The American Booksellers Association and Barnes & Noble have teamed up to file a motion for permission to file a "friend of the court" brief in the Department of Justice’s settlement agreement with Simon & Schuster, Hachette, and HarperCollins. In asking the court to file an amicus brief, the two booksellers argue that the DoJ’s agreement with the three publishers would hurt their businesses by forcing the houses to discontinue agency pricing on e-books for two years, even though the agency model has never been found to be illegal. The motion blasts the DoJ’s response to the 868 comments it received about the settlement as lacking any understanding of the publishing business and therefore the ABA and B&N should be allowed to file an amicus brief to correct the inaccuracies made by the DoJ.
The proposed final judgment, the motion contends “represents an unprecedented effort by DOJ to reject its traditional role of ending alleged collusion and to become a super-regulator of thousands of publishing industry participants, the vast majority of whom are not before the Court, in a nascent technology industry DOJ little understands.” If the settlement receives court approval, “the end loser of his unnecessary and burdensome regulatory approach will the American public, who will experience higher overall average e-book and hardback prices and less choice.”
The motion argues that forcing the three publishers to end the agency model, rather than actually punishing the publishers or Apple, would lead to the dismantling of a distribution system that has given rise to a diverse e-book ecosystem that has increased choice in the e-book market.
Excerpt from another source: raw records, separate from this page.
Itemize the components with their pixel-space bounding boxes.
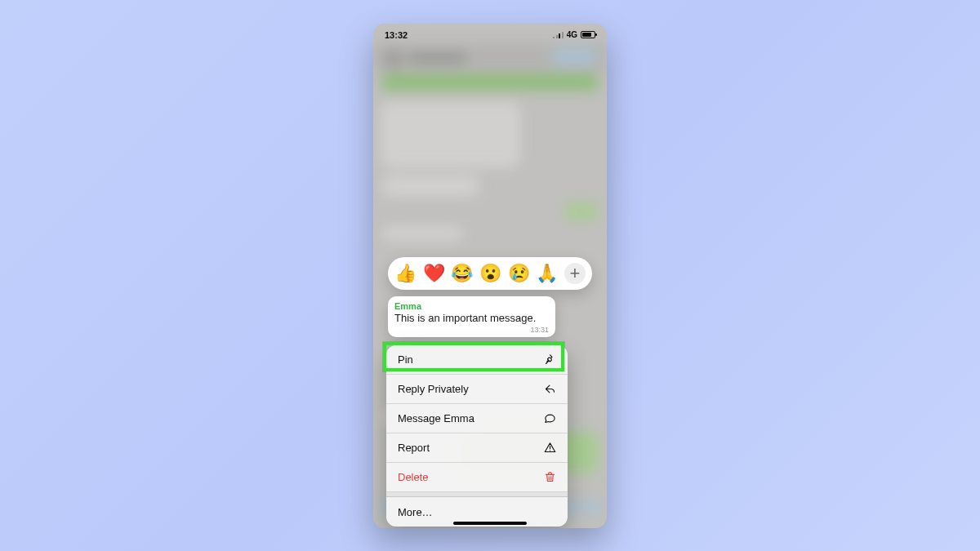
warning-icon xyxy=(544,442,556,454)
phone-frame: 13:32 4G 👍 ❤️ 😂 😮 😢 🙏 + Emma This is an … xyxy=(373,24,607,528)
context-container: 👍 ❤️ 😂 😮 😢 🙏 + Emma This is an important… xyxy=(388,257,592,527)
menu-item-message-user[interactable]: Message Emma xyxy=(386,404,568,433)
battery-icon xyxy=(581,31,595,38)
reaction-add-button[interactable]: + xyxy=(564,263,586,284)
reaction-laugh[interactable]: 😂 xyxy=(451,264,473,282)
menu-label: Message Emma xyxy=(398,412,474,424)
message-sender: Emma xyxy=(394,301,549,311)
reaction-heart[interactable]: ❤️ xyxy=(423,264,445,282)
menu-label: More… xyxy=(398,506,433,518)
chat-icon xyxy=(544,412,556,424)
reaction-sad[interactable]: 😢 xyxy=(508,264,530,282)
pin-icon xyxy=(544,353,556,366)
reaction-pray[interactable]: 🙏 xyxy=(536,264,558,282)
menu-item-reply-privately[interactable]: Reply Privately xyxy=(386,375,568,404)
reaction-wow[interactable]: 😮 xyxy=(479,264,501,282)
menu-label: Pin xyxy=(398,353,413,366)
home-indicator xyxy=(453,522,527,525)
network-label: 4G xyxy=(567,30,577,39)
reaction-bar: 👍 ❤️ 😂 😮 😢 🙏 + xyxy=(388,257,592,290)
status-bar: 13:32 4G xyxy=(373,29,607,42)
reaction-thumbs-up[interactable]: 👍 xyxy=(394,264,416,282)
menu-item-pin[interactable]: Pin xyxy=(386,345,568,375)
reply-icon xyxy=(544,383,556,395)
message-time: 13:31 xyxy=(394,326,549,334)
signal-icon xyxy=(553,32,564,38)
menu-item-delete[interactable]: Delete xyxy=(386,463,568,492)
status-time: 13:32 xyxy=(385,30,408,40)
menu-label: Delete xyxy=(398,471,429,483)
message-text: This is an important message. xyxy=(394,312,549,326)
menu-label: Report xyxy=(398,442,430,454)
menu-label: Reply Privately xyxy=(398,383,469,395)
trash-icon xyxy=(544,471,556,483)
context-menu: Pin Reply Privately Message Emma Report xyxy=(386,345,568,527)
menu-item-report[interactable]: Report xyxy=(386,433,568,463)
selected-message: Emma This is an important message. 13:31 xyxy=(388,296,555,338)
Furthermore, the parties argue, the DoJ provided no rationale explaining why the elimination of the agency model is in the public interest since it is likely that returning to the former sales system would allow Amazon “to continue its below-cost, anticompetitive price [which] will restore Amazon to a monopolistic market share.”
Since B&N and ABA are directly impacted by the proposed final judgment, the two should be permitted to file an amicus brief, the motion concludes, and adds a request that their lawyers be allowed to participate at any hearing that may be held to determine if the judgment is in the public interest.